By Felix Anthony

Miao, July 18, 2022: Church people and parents in an eastern Indian state have rejoiced after all students of 16 schools of Miao diocese passed the tenth grade exam conducted by the Indian School Certificate Examination.

The results were announced July 18.

“Our students have shown that excellence in education depends on quality of teaching and not on the remoteness of the location,” says Ngapnai Jamikham, a parent from Kanubari in Longding district. The good result this year is a testimony to this fact, he added.

“Gone are the days when we used to worry about the education of our children.

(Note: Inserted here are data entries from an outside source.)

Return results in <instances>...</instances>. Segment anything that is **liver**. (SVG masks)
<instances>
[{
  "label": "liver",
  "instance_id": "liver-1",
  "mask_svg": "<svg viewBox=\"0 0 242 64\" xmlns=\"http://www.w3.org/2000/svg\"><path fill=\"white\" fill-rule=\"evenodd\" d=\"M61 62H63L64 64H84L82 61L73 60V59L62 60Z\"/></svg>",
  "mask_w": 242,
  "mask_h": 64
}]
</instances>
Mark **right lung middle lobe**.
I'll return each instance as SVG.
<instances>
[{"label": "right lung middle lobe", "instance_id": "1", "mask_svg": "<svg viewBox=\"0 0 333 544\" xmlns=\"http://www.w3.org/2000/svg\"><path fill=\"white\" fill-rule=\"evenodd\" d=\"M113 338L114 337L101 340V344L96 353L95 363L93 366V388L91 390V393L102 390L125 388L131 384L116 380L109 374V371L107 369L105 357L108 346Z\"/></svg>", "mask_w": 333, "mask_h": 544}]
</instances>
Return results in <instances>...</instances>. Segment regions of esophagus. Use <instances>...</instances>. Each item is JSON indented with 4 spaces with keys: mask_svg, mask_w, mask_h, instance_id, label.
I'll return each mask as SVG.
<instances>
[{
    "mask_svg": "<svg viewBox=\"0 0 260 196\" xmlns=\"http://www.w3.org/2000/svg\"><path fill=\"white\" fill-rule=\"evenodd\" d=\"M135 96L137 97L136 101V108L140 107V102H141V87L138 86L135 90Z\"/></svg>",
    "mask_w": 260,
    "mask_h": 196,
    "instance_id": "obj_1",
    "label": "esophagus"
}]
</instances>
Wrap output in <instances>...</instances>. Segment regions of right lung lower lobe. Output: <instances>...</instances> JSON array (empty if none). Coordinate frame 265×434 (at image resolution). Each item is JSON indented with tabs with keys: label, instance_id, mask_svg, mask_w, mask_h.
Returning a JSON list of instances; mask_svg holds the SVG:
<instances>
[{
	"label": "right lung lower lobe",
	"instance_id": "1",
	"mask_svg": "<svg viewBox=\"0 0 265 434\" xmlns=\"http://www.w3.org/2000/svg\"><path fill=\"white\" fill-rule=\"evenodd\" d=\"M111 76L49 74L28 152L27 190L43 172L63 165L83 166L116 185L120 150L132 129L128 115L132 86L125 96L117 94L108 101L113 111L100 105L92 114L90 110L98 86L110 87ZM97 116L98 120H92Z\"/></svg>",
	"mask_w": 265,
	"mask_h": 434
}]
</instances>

Thanks to the Church now quality education has walked into our doorstep,” Jamikham told Matters India.

Father Shoby Simon, the secretary Newman Educational Society (NES), the educational wing of Miao diocese that manages these schools, too said the results were “a great moment of pride for all of us, the teachers, parents and the students.”

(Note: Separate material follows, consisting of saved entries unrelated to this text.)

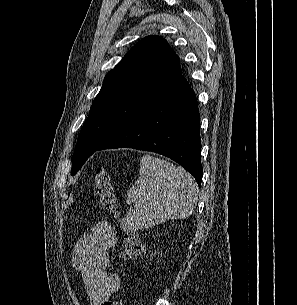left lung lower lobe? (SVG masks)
Here are the masks:
<instances>
[{"mask_svg": "<svg viewBox=\"0 0 297 305\" xmlns=\"http://www.w3.org/2000/svg\"><path fill=\"white\" fill-rule=\"evenodd\" d=\"M199 111L195 93L184 76L158 81L126 109L96 150L134 148L169 157L201 186Z\"/></svg>", "mask_w": 297, "mask_h": 305, "instance_id": "0a47b994", "label": "left lung lower lobe"}]
</instances>
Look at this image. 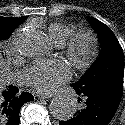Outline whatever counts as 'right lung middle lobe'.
Returning a JSON list of instances; mask_svg holds the SVG:
<instances>
[{"instance_id": "1", "label": "right lung middle lobe", "mask_w": 125, "mask_h": 125, "mask_svg": "<svg viewBox=\"0 0 125 125\" xmlns=\"http://www.w3.org/2000/svg\"><path fill=\"white\" fill-rule=\"evenodd\" d=\"M19 24V22L10 21L7 18H0V40L8 38ZM1 92L0 89V96Z\"/></svg>"}]
</instances>
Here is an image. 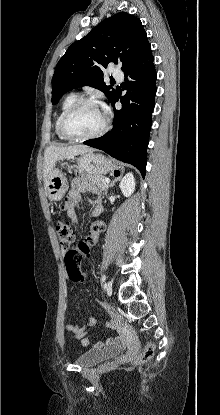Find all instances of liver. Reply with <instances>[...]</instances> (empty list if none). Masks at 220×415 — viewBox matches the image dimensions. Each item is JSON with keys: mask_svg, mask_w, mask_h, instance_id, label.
<instances>
[{"mask_svg": "<svg viewBox=\"0 0 220 415\" xmlns=\"http://www.w3.org/2000/svg\"><path fill=\"white\" fill-rule=\"evenodd\" d=\"M94 149L86 145H73V146H49L44 155V181L50 171L53 169L56 161L71 158L76 155L84 154L87 152H93Z\"/></svg>", "mask_w": 220, "mask_h": 415, "instance_id": "liver-1", "label": "liver"}]
</instances>
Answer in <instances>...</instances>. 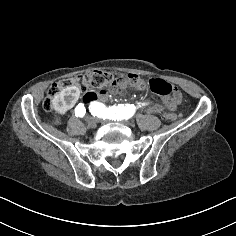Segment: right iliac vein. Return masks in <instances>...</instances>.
<instances>
[{"label":"right iliac vein","mask_w":236,"mask_h":236,"mask_svg":"<svg viewBox=\"0 0 236 236\" xmlns=\"http://www.w3.org/2000/svg\"><path fill=\"white\" fill-rule=\"evenodd\" d=\"M85 124L89 127V128H94L97 125V121L93 119V117H87L85 119Z\"/></svg>","instance_id":"right-iliac-vein-1"}]
</instances>
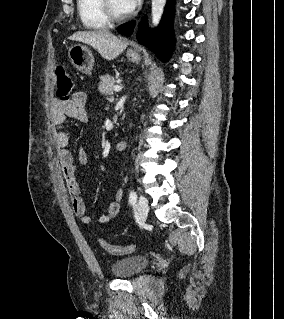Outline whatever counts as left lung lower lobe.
<instances>
[{
	"mask_svg": "<svg viewBox=\"0 0 284 319\" xmlns=\"http://www.w3.org/2000/svg\"><path fill=\"white\" fill-rule=\"evenodd\" d=\"M173 4L174 0H169L161 24L157 29L149 31L146 18L142 19L138 26V41L158 55L164 62L169 59L174 45L171 28V17L174 10ZM134 26L135 21H130L121 25L117 30L119 33L128 36L132 33Z\"/></svg>",
	"mask_w": 284,
	"mask_h": 319,
	"instance_id": "left-lung-lower-lobe-1",
	"label": "left lung lower lobe"
}]
</instances>
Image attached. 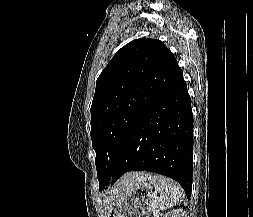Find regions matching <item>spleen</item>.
Returning a JSON list of instances; mask_svg holds the SVG:
<instances>
[{
    "mask_svg": "<svg viewBox=\"0 0 253 217\" xmlns=\"http://www.w3.org/2000/svg\"><path fill=\"white\" fill-rule=\"evenodd\" d=\"M148 180L160 195L155 202L160 210H167L183 200L182 188L174 180L161 175L149 176Z\"/></svg>",
    "mask_w": 253,
    "mask_h": 217,
    "instance_id": "1",
    "label": "spleen"
}]
</instances>
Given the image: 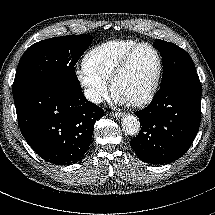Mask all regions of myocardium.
<instances>
[{
    "instance_id": "myocardium-1",
    "label": "myocardium",
    "mask_w": 215,
    "mask_h": 215,
    "mask_svg": "<svg viewBox=\"0 0 215 215\" xmlns=\"http://www.w3.org/2000/svg\"><path fill=\"white\" fill-rule=\"evenodd\" d=\"M143 46H148L155 52L156 58H157V70H156L155 75H154L151 83L149 84L146 92L139 99L126 103V105L131 108H140V107L145 106L153 99V97L156 93V90L158 88V85L160 83V79L162 76V70H163L162 56H161L159 50L157 49V47L150 42H139V43L135 44L134 46H132L118 62L113 74L111 75L110 81H109L110 92L113 95L114 86H115L117 80L121 77V75L126 70L133 54L139 48H141Z\"/></svg>"
}]
</instances>
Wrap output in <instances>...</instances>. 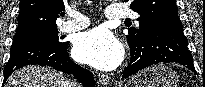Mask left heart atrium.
<instances>
[{"mask_svg":"<svg viewBox=\"0 0 205 87\" xmlns=\"http://www.w3.org/2000/svg\"><path fill=\"white\" fill-rule=\"evenodd\" d=\"M74 57L101 70L117 67L123 58V48L106 29L95 28L80 34L74 44Z\"/></svg>","mask_w":205,"mask_h":87,"instance_id":"39dd6f15","label":"left heart atrium"}]
</instances>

The priest hailed the students’ achievement as “a remarkable feat considering all the difficulties and inconveniences the students and teachers face in this part of the country.

Total of 595 students appeared for the examination this year, 333 girls and 262 boys. Among them, 393 have secured first division and 202 second.

Congratulating the students and the teachers, Bishop George Pallipparambil of Miao, the NES patron, reminded all that while rejoicing over this year’s “great result,” they should not forget that the graduates of this year are just beginning their real life.

According to him, education will become effective and transformative when the school pays attention to earlier and future graduates.

NES established its first school in Borduria village in June 1992. Since then it has contributed much to the improvement of literacy rate in Arunachal Pradesh. Back in 1990, the literacy rate stood at 41 percent and now it has jumped to 59.94 percent.

Much of the improvement is due to the intervention of the Church, as it established schools almost in every remote corner of the state, the prelate claims.

“Poverty has no religion, health care has no religion and illiteracy has no religion,” Bishop Pallipparambil said. “Our goal is to take to education to the last, the least and the lost”.

NES has now 53 schools in the last eight district of the state with more than 17,000 students from the remote corners of Arunachal Pradesh. Some 750 teachers cater to the physical, spiritual and overall growth of these students.